| Task |
In the entries below, identify every line with the string "Invest" and copy it.
Provided information Start Marker
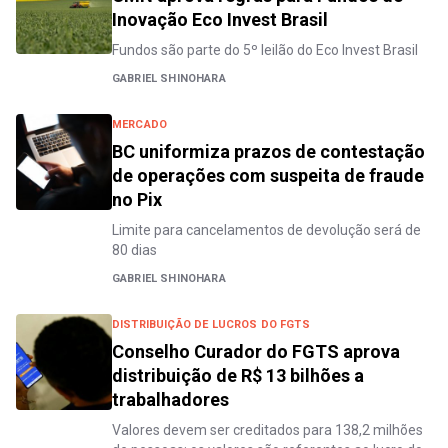
Inovação Eco Invest Brasil
Fundos são parte do 5º leilão do Eco Invest Brasil
GABRIEL SHINOHARA
MERCADO
BC uniformiza prazos de contestação
de operações com suspeita de fraude
no Pix
Limite para cancelamentos de devolução será de
80 dias
GABRIEL SHINOHARA
DISTRIBUIÇÃO DE LUCROS DO FGTS
Conselho Curador do FGTS aprova
distribuição de R$ 13 bilhões a
trabalhadores
Valores devem ser creditados para 138,2 milhões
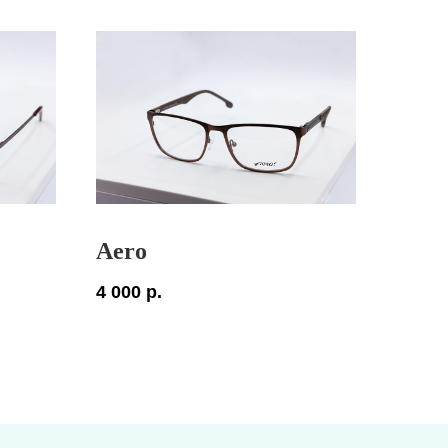
Aero
4 000
р.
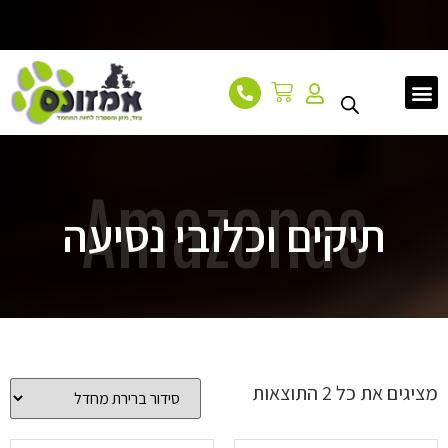
עמוד הבית
אודות
מאמרים
צור קשר
Amazonas
תיקים וכלובי נסיעה
מציגים את כל ⁦2⁩ התוצאות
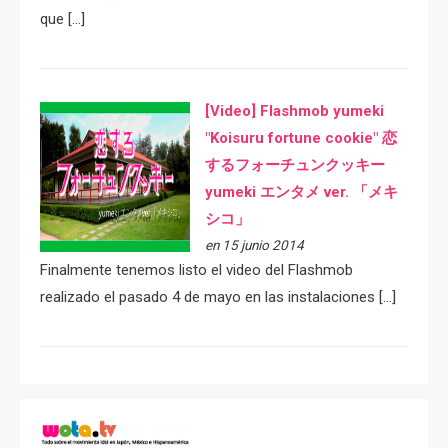
que […]
[Video] Flashmob yumeki
"Koisuru fortune cookie" 恋
するフォーチュンクッキー
yumeki エンタメ ver. 「メキ
シコ」
en 15 junio 2014
Finalmente tenemos listo el video del Flashmob
realizado el pasado 4 de mayo en las instalaciones […]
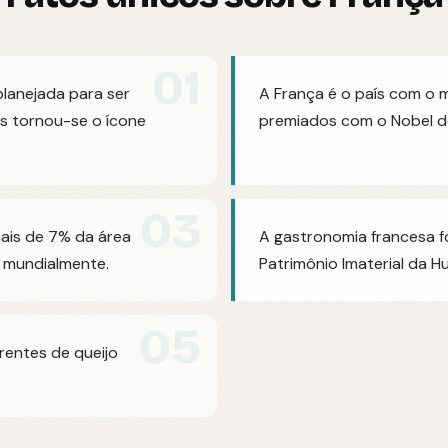
01
 planejada para ser
A França é o país com o 
 tornou-se o ícone
premiados com o Nobel d
03
ais de 7% da área
A gastronomia francesa 
s mundialmente.
Patrimônio Imaterial da 
05
rentes de queijo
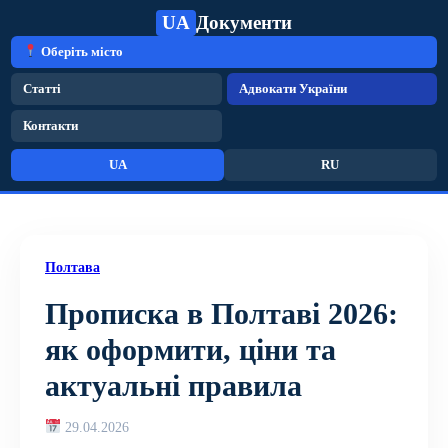
UA
Документи
Оберіть місто
Статті
Адвокати України
Контакти
UA
RU
Полтава
Прописка в Полтаві 2026:
як оформити, ціни та
актуальні правила
29.04.2026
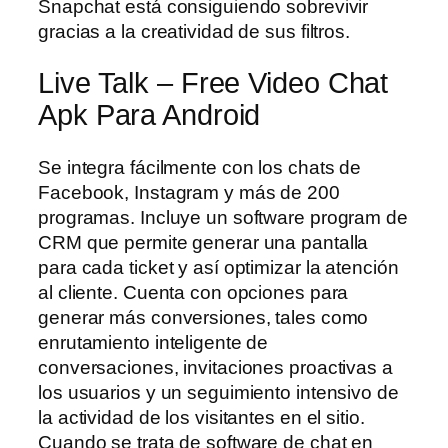
Snapchat está consiguiendo sobrevivir
gracias a la creatividad de sus filtros.
Live Talk – Free Video Chat
Apk Para Android
Se integra fácilmente con los chats de
Facebook, Instagram y más de 200
programas. Incluye un software program de
CRM que permite generar una pantalla
para cada ticket y así optimizar la atención
al cliente. Cuenta con opciones para
generar más conversiones, tales como
enrutamiento inteligente de
conversaciones, invitaciones proactivas a
los usuarios y un seguimiento intensivo de
la actividad de los visitantes en el sitio.
Cuando se trata de software de chat en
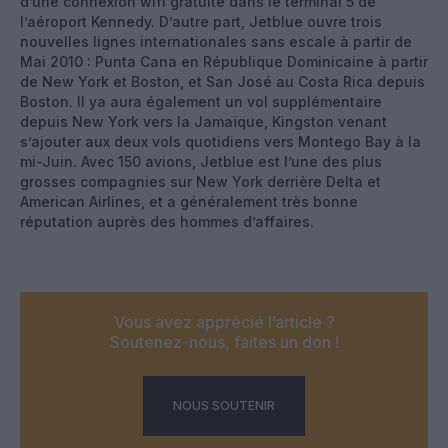
d’une connexion wifi gratuite dans le terminal 5 de
l’aéroport Kennedy. D’autre part, Jetblue ouvre trois
nouvelles lignes internationales sans escale à partir de
Mai 2010 : Punta Cana en République Dominicaine à partir
de New York et Boston, et San José au Costa Rica depuis
Boston. Il ya aura également un vol supplémentaire
depuis New York vers la Jamaïque, Kingston venant
s’ajouter aux deux vols quotidiens vers Montego Bay à la
mi-Juin. Avec 150 avions, Jetblue est l’une des plus
grosses compagnies sur New York derrière Delta et
American Airlines, et a généralement très bonne
réputation auprès des hommes d’affaires.
Vous avez apprécié l’article ?
Soutenez-nous, faites un don !
NOUS SOUTENIR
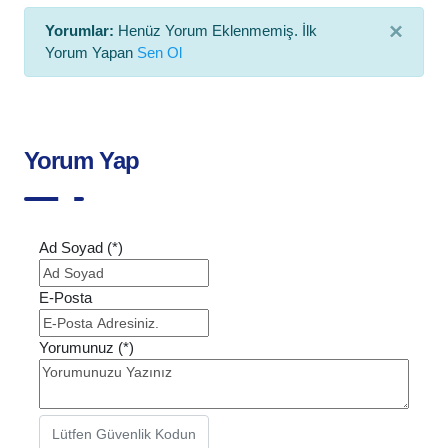
×
Yorumlar:
Henüz Yorum Eklenmemiş. İlk
Yorum Yapan
Sen Ol
Yorum Yap
Ad Soyad (*)
E-Posta
Yorumunuz (*)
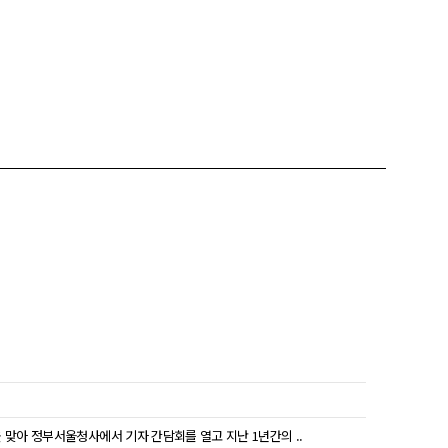
 맞아 정부서울청사에서 기자 간담회를 열고 지난 1년간의 ..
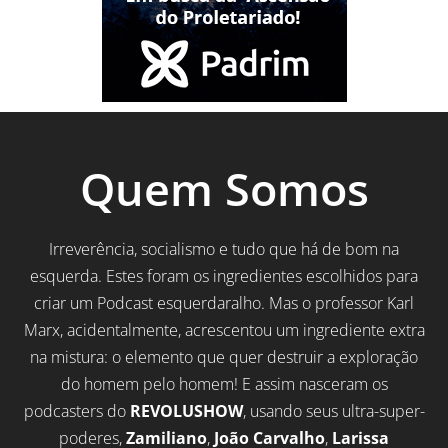
Quem Somos
Irreverência, socialismo e tudo que há de bom na
esquerda. Estes foram os ingredientes escolhidos para
criar um Podcast esquerdaralho. Mas o professor Karl
Marx, acidentalmente, acrescentou um ingrediente extra
na mistura: o elemento que quer destruir a exploração
do homem pelo homem! E assim nasceram os
podcasters do
REVOLUSHOW
, usando seus ultra-super-
poderes,
Zamiliano
,
João Carvalho
,
Larissa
Provided information End Marker
| Result |
Inovação Eco Invest Brasil
Fundos são parte do 5º leilão do Eco Invest Brasil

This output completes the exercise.